- Task to carry out
Copy the data exactly; pictures stay out of the copy.

- Records for this task
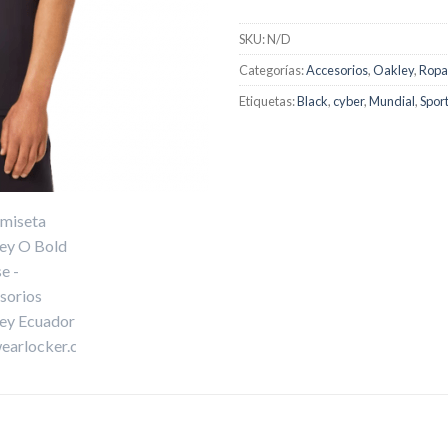
SKU:
N/D
Categorías:
Accesorios
,
Oakley
,
Ropa
Etiquetas:
Black
,
cyber
,
Mundial
,
Spor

- Final answer
SKU:
N/D
Categorías:
Accesorios
,
Oakley
,
Ropa
Etiquetas:
Black
,
cyber
,
Mundial
,
Spor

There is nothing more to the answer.